My mother makes the most beautiful scones, as do many Kiwis. It’s the English ancestry that does it I think. Scones and pikelets are a part of NZ life. There is even a special category for them at Agricultural and Pastoral shows - where all the very best scones and the pinnacle of scone making skills are displayed.

I remember my aunt making massive batches of scones for all the shearers that had come to the farm to help with the shearing. They frightened me a little, and I used to hide behind the wool bales with my cousins and watch them cutting all that lovely fleece off the sheep. I’d wait there, knowing that the hot scones would arrive soon and the shearers would usually toss one our way.

My mother’s scones were always served with home made raspberry jam and cream. I love them like this and make them quite often. But this tutorial is for Cheddar scones, perfect with a hot bowl of soup. The recipe is an adaptation of the Edmonds
scone recipe - which is the one that most people start with when they go to whip up a batch of scones.

New Zealand Cheddar and Onion Scones.

Place in a large bowl

  • 3 cups of flour
  • 6 tspns baking powder
  • 1/4 tspn of salt
  • 50 grams of butter (chilled and cut into chunks)

Next rub the butter into the flour until it looks like fine crumbs; make
sure there are no big chunks of butter left in the flour.


  • one small brown onion chopped finely
  • 1/2 cup strong cheddar
  • 1-2 tspns parmesan cheese
  • 1/2 tspn paprika

Stir through to mix

- 1 1/4 cup of whole milk (you can use 3/4 cup of milk and 1/2 cup of plain yogurt for a softer scone)

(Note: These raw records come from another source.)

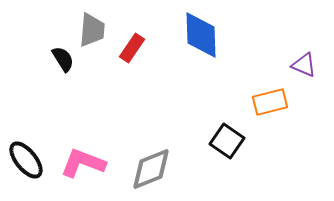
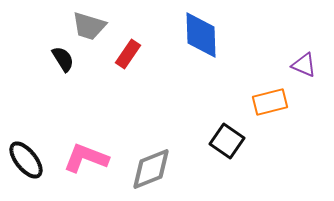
gray trapezoid: moved 3 px left, 4 px up; rotated 102 degrees clockwise
red rectangle: moved 4 px left, 6 px down
pink L-shape: moved 3 px right, 5 px up
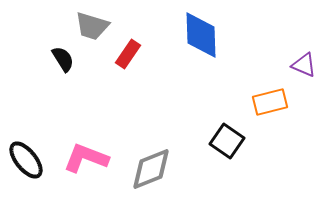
gray trapezoid: moved 3 px right
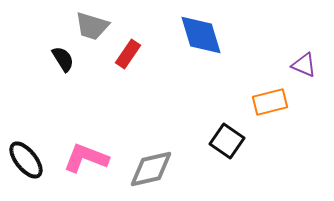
blue diamond: rotated 15 degrees counterclockwise
gray diamond: rotated 9 degrees clockwise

Stir with a knife - or metal spoon to just mix and no more - do not stir the heck out of it - resist the temptation.

It should look like this - a slightly sticky dough.

Place your dough on a floured bench and knead lightly, until it just comes together, flour your hands as much as needed.

Shape gently into a fat rectangle, with the dough about an inch thick - be gentle with the dough, just push it into position gently. You will notice I said gently three - err no 4 times in this little piece of instruction - that’s because I mean it!

Cut into rectangles. I like to make mine fairly large in size, I
normally cut 12 or 16 scones. If you decide to cut them smaller, keep in mind they will not take as long to cook.

Place on an oven tray fairly close together, with a small gap between each one. You want to give them room to expand, but also close enough that they join together as they cook to force some height into the scone also. So roughly 1 cm or 1/4 inch. Sprinkle a little grated cheese on the top of each scone.

Bake in a 220 C or 428 F oven for 10-15 minutes. Every oven is
different, so keep an eye on your scones and take them out when they are golden brown on the top and springy to the touch. You can cut one of the larger ones in half and take a peek if you are not sure. If you undercook your scones they will be doughy.

Serve while warm from the oven with butter and don’t feel the slightest bit guilty about eating several.